El 15 de diciembre de 2023, la Fiscalía Especializada contra Delitos de Usurpación realizó diligencias en el Paraninfo Universitario, que en ese momento permanecía ocupado por estudiantes que protestaban en defensa de la autonomía de la USAC. El operativo tenía como objetivo inspeccionar y registrar el inmueble, así como secuestrar posibles evidencias relacionadas con la ocupación. Aunque los fiscales y agentes que participaron no llevaban órdenes de aprehensión, advirtieron que procederían a detener a las personas que fueran encontradas en flagrancia dentro del edificio.
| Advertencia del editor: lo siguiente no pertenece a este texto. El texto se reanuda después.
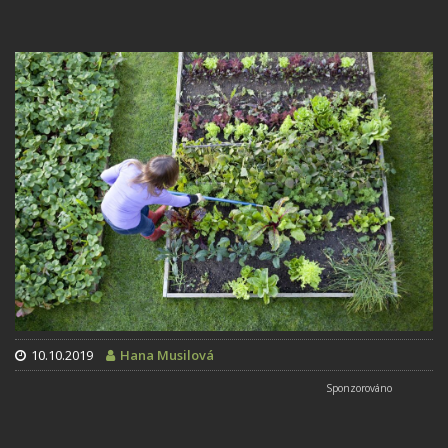
10.10.2019
Hana Musilová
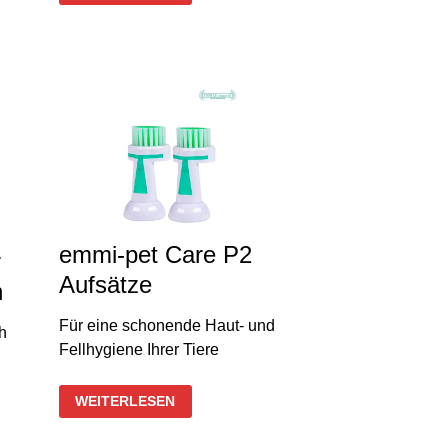
+
PLUS
HYDRO-
GEL
120
ML
emmi-pet Care P2
r
Aufsätze
n
Für eine schonende Haut- und
h
Fellhygiene Ihrer Tiere
EMMI-
WEITERLESEN
PET
CARE
P2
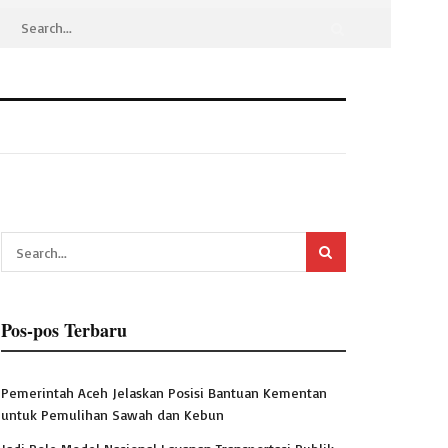
Pos-pos Terbaru
Pemerintah Aceh Jelaskan Posisi Bantuan Kementan
untuk Pemulihan Sawah dan Kebun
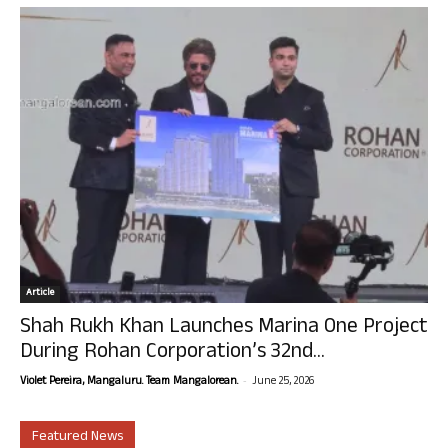
Article
Shah Rukh Khan Launches Marina One Project
During Rohan Corporation’s 32nd...
-
Violet Pereira, Mangaluru. Team Mangalorean.
June 25, 2026
Featured News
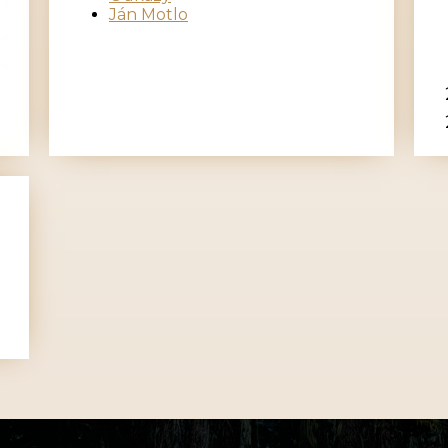
Ján Motlo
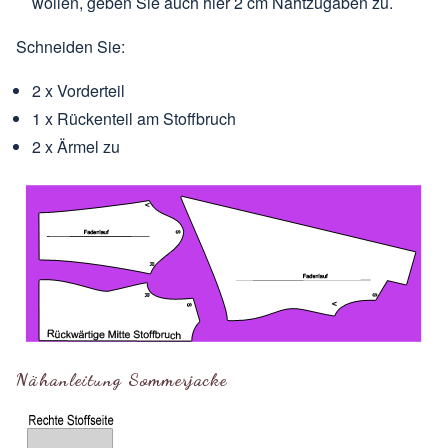
wollen, geben Sie auch hier 2 cm Nahtzugaben zu.
Schneiden Sie:
2 x Vorderteil
1 x Rückenteil am
Stoffbruch
2 x Ärmel zu
Nähanleitung Sommerjacke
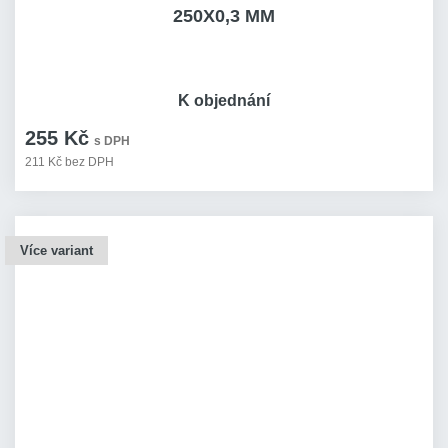
250X0,3 MM
K objednání
255 Kč
s DPH
211 Kč bez DPH
Více variant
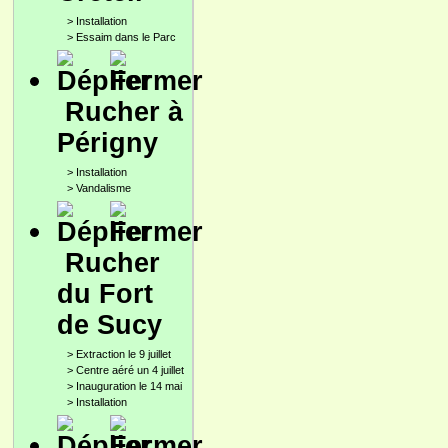
>
Installation
>
Essaim dans le Parc
Rucher à
Périgny
>
Installation
>
Vandalisme
Rucher
du Fort
de Sucy
>
Extraction le 9 juillet
>
Centre aéré un 4 juillet
>
Inauguration le 14 mai
>
Installation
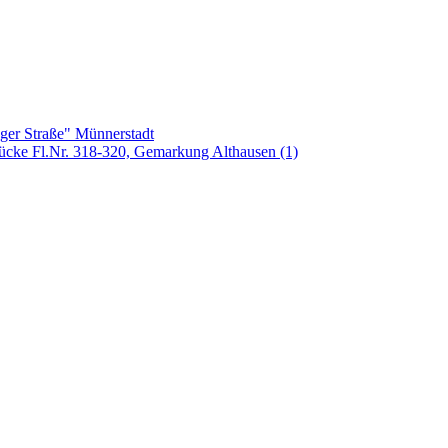
ger Straße" Münnerstadt
tücke Fl.Nr. 318-320, Gemarkung Althausen (1)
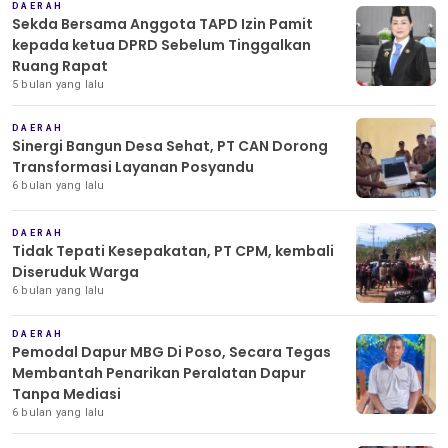
DAERAH
Sekda Bersama Anggota TAPD Izin Pamit
kepada ketua DPRD Sebelum Tinggalkan
Ruang Rapat
5 bulan yang lalu
DAERAH
Sinergi Bangun Desa Sehat, PT CAN Dorong
Transformasi Layanan Posyandu
6 bulan yang lalu
DAERAH
Tidak Tepati Kesepakatan, PT CPM, kembali
Diseruduk Warga
6 bulan yang lalu
DAERAH
Pemodal Dapur MBG Di Poso, Secara Tegas
Membantah Penarikan Peralatan Dapur
Tanpa Mediasi
6 bulan yang lalu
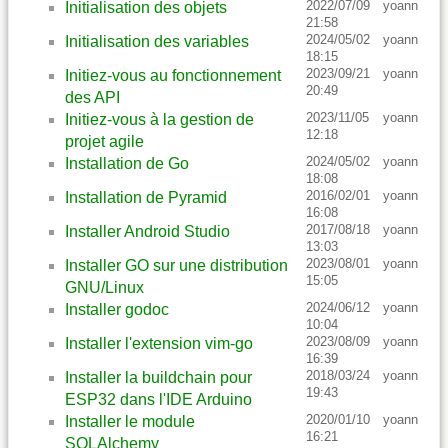
2022/07/09
yoann
Initialisation des objets
21:58
2024/05/02
yoann
Initialisation des variables
18:15
2023/09/21
yoann
Initiez-vous au fonctionnement
20:49
des API
2023/11/05
yoann
Initiez-vous à la gestion de
12:18
projet agile
2024/05/02
yoann
Installation de Go
18:08
2016/02/01
yoann
Installation de Pyramid
16:08
2017/08/18
yoann
Installer Android Studio
13:03
2023/08/01
yoann
Installer GO sur une distribution
15:05
GNU/Linux
2024/06/12
yoann
Installer godoc
10:04
2023/08/09
yoann
Installer l'extension vim-go
16:39
2018/03/24
yoann
Installer la buildchain pour
19:43
ESP32 dans l'IDE Arduino
2020/01/10
yoann
Installer le module
16:21
SQLAlchemy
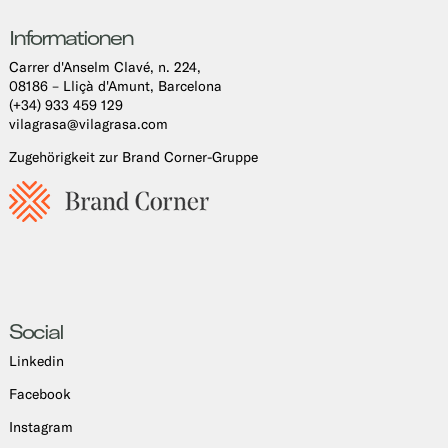
Informationen
Carrer d'Anselm Clavé, n. 224,
08186 – Lliçà d'Amunt, Barcelona
(+34) 933 459 129
vilagrasa@vilagrasa.com
Zugehörigkeit zur Brand Corner-Gruppe
Social
Linkedin
Facebook
Instagram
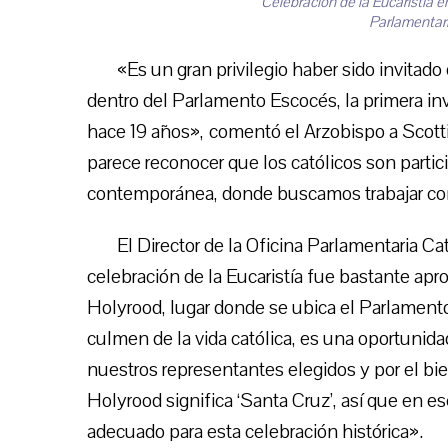
Celebración de la Eucaristía e
Parlamentar
«Es un gran privilegio haber sido invitado
dentro del Parlamento Escocés, la primera in
hace 19 años», comentó el Arzobispo a Scott
parece reconocer que los católicos son partici
contemporánea, donde buscamos trabajar con
El Director de la Oficina Parlamentaria C
celebración de la Eucaristía fue bastante apr
Holyrood, lugar donde se ubica el Parlamento
culmen de la vida católica, es una oportunidad
nuestros representantes elegidos y por el bi
Holyrood significa ‘Santa Cruz’, así que en e
adecuado para esta celebración histórica».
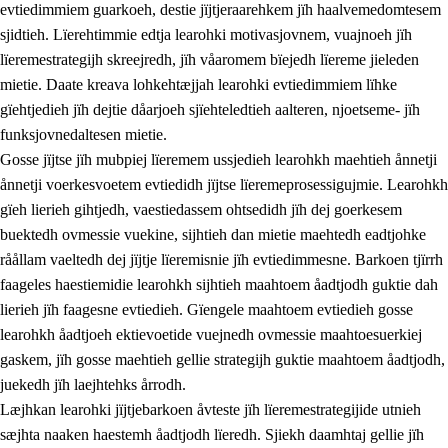
evtiedimmiem guarkoeh, destie jïjtjeraarehkem jïh haalvemedomtesem
sjidtieh. Lïerehtimmie edtja learohki motivasjovnem, vuajnoeh jïh
lïeremestrategijh skreejredh, jïh våaromem bïejedh lïereme jieleden
mietie. Daate kreava lohkehtæjjah learohki evtiedimmiem lïhke
gïehtjedieh jïh dejtie dåarjoeh sjïehteledtieh aalteren, njoetseme- jïh
funksjovnedaltesen mietie.
2.
Lïeremen, evtiedimmien jïh skearkagimmien prinsihph
Gosse jïjtse jïh mubpiej lïeremem ussjedieh learohkh maehtieh ånnetji
ånnetji voerkesvoetem evtiedidh jïjtse lïeremeprosessigujmie. Learohkh
2.1
Sosijaale lïereme jïh evtiedimmie
gïeh lierieh gihtjedh, vaestiedassem ohtsedidh jïh dej goerkesem
2.2
Maahtoe faagine
buektedh ovmessie vuekine, sijhtieh dan mietie maehtedh eadtjohke
råållam vaeltedh dej jïjtje lïeremisnie jïh evtiedimmesne. Barkoen tjïrrh
2.3
Vihkeles tjiehpiesvoeth
faageles haestiemidie learohkh sijhtieh maahtoem åadtjodh guktie dah
2.4
Lïeredh lïeredh
lierieh jïh faagesne evtiedieh. Gïengele maahtoem evtiedieh gosse
learohkh åadtjoeh ektievoetide vuejnedh ovmessie maahtoesuerkiej
Dåaresthfaageles teemah
gaskem, jïh gosse maehtieh gellie strategijh guktie maahtoem åadtjodh,
juekedh jïh laejhtehks årrodh.
Læjhkan learohki jïjtjebarkoen åvteste jïh lïeremestrategijide utnieh
sæjhta naaken haestemh åadtjodh lïeredh. Sjiekh daamhtaj gellie jïh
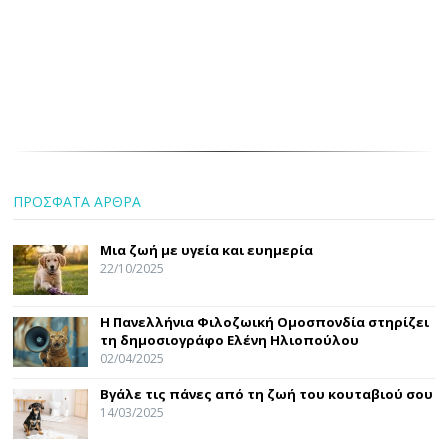
ΠΡΟΣΦΑΤΑ ΑΡΘΡΑ
Μια ζωή με υγεία και ευημερία
22/10/2025
Η Πανελλήνια Φιλοζωική Ομοσπονδία στηρίζει
τη δημοσιογράφο Ελένη Ηλιοπούλου
02/04/2025
Βγάλε τις πάνες από τη ζωή του κουταβιού σου
14/03/2025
Este fue uno de los casos presentados durante la gestión de Consuelo Porras contra la resistencia sancarlista, y las inconsistencias de la acusación fue uno de los principales argumentos para cuestionar el proceso. Según la defensa, el MP señaló en distintas etapas del expediente diferentes direcciones para ubicar el supuesto lugar de los hechos y tampoco logró demostrar que los estudiantes tuvieran la intención de apoderarse del inmueble.

Incluso, mencionan que la fiscalía describió que el supuesto delito ocurrió “un lunes”, sin precisar el mes ni el año. Ante la falta de claridad sobre el modo, tiempo y lugar de la supuesta conducta delictiva, una jueza ya había cerrado el caso.  

No son los únicos que han sido perseguidos, en paralelo hay otros estudiantes y profesionales que están procesados penalmente por diferentes delitos. Su caso no ha avanzado en el Juzgado Décimo Penal y el mismo ha estado paralizado.